The Ulam-Teller suggestion was to employ the pressure from the X-rays generated in the primary atomic explosion to produce this compression. So when Garwin returned in May of 1951 for his second visit to Los Alamos, Teller asked him to propose an experiment to determine whether the Ulam-Teller approach would work. The conceptually simplest approach involved starting with the light elements in a liquid state--liquid heavy hydrogen kept cool by liquid hydrogen. This was the sort of thing that Garwin had been doing with his targets at Chicago, and he proceeded to design an apparatus that could be used in a bomb. Indeed, according to Teller, the first hydrogen bomb the United States exploded was built according to Garwin's design.

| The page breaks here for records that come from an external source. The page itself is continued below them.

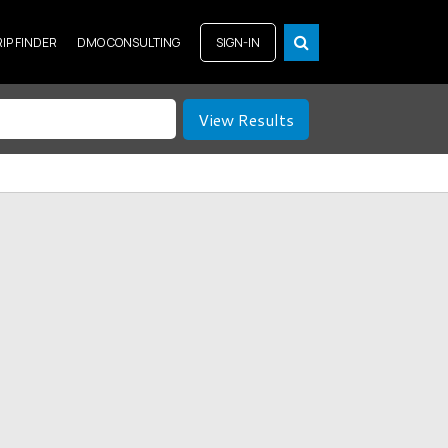
RIP FINDER
DMO CONSULTING
SIGN-IN
View Results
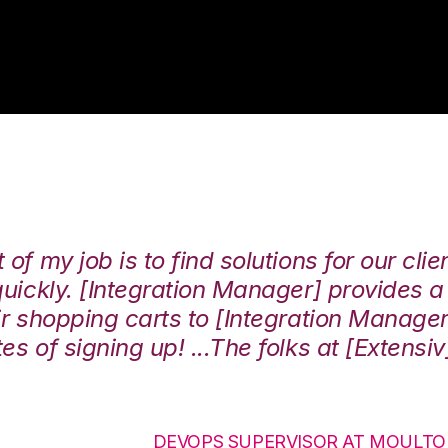
of my job is to find solutions for our clie
 quickly. [Integration Manager] provides 
eir shopping carts to [Integration Manage
es of signing up! ...The folks at [Extensi
DEVOPS SUPERVISOR AT MOULT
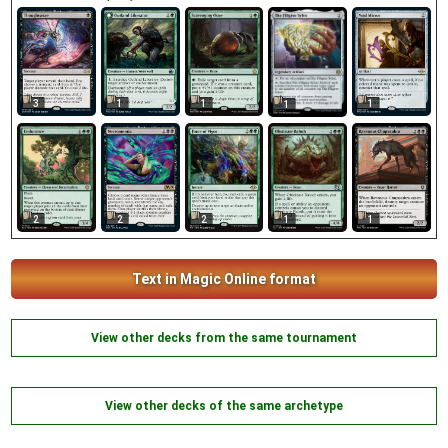
3
1
1
1
1
2
2
2
1
1
Text in Magic Online format
View other decks from the same tournament
View other decks of the same archetype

The effort to control nuclear weapons has always involved two prongs. There were, and are, people outside the nuclear establishment who do not have, as a rule, a high level of technical information but who make their voices heard loudly enough to change established policy. Then there are individuals inside the establishment whose technical competence is respected and who can persuade officials on the inside that what the outsiders are demanding can be accomplished without compromising national security. This is what happened in the successful struggle to abandon above-ground nuclear testing. When in 1996 the American Foreign Intelligence Community presented Garwin with the R.V. Jones Award in Scientific Intelligence, the then Secretary of Defense William J.Perry said, "Dick, I can tell you now that I'm in the position of Secretary of Defense, there is not a week goes by that I don't in some way or another benefit from the legacy of the work you've done through the years--in the development of technical weapons systems; in the development of technical intelligence collection systems; in the development of analytical techniques; and I think perhaps most importantly just in the application of good common sense to dealing with important and complex problems."

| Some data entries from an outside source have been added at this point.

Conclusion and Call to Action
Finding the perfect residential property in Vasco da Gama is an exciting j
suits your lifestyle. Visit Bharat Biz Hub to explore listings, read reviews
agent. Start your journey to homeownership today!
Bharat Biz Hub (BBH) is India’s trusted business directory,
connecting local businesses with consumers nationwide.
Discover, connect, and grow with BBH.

One important problem that Garwin pursued was the fight against a Star Wars program that was the wasteful and misguided bureaucratic response to President Reagan's 1983 speech that asked that nuclear weapons somehow be rendered "impotent and obsolete". He had also presided over a group created by President Nixon's science advisor to assess the technical aspects of the construction of a supersonic transport. The committee was hastily disowned after it concluded that such an aircraft did not make economic or ecological sense.

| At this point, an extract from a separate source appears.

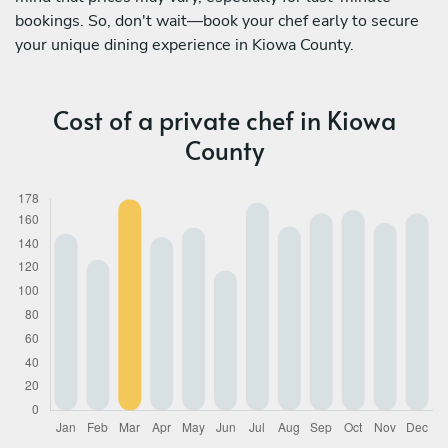
bookings. So, don't wait—book your chef early to secure
your unique dining experience in Kiowa County.
Cost of a private chef in Kiowa
County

Garwin did not like the bureaucracy that was required to work in the large groups that perform high energy experiments on accelerators--what he had been doing at Chicago. Thus in 1952 he joined IBM which was then a relatively small company which employed very few scientists. IBM agreed that he be allowed to spend a third of his time working on defense-related matters. When he was offered in 1960 the position of the head of research at IBM, he turned it down since it would not have allowed him the time to work on these larger issues. In 1967 he became an IBM Fellow. During his 40-year employment with the company, he was an adjunct professor in the physics department at Columbia University, which allowed him to stay in contact with the latest work in pure physics. It was in this role that he and his coauthor worked together at CERN beginning in 1959. The ensuing friendship and mutual respect was the genesis of this book.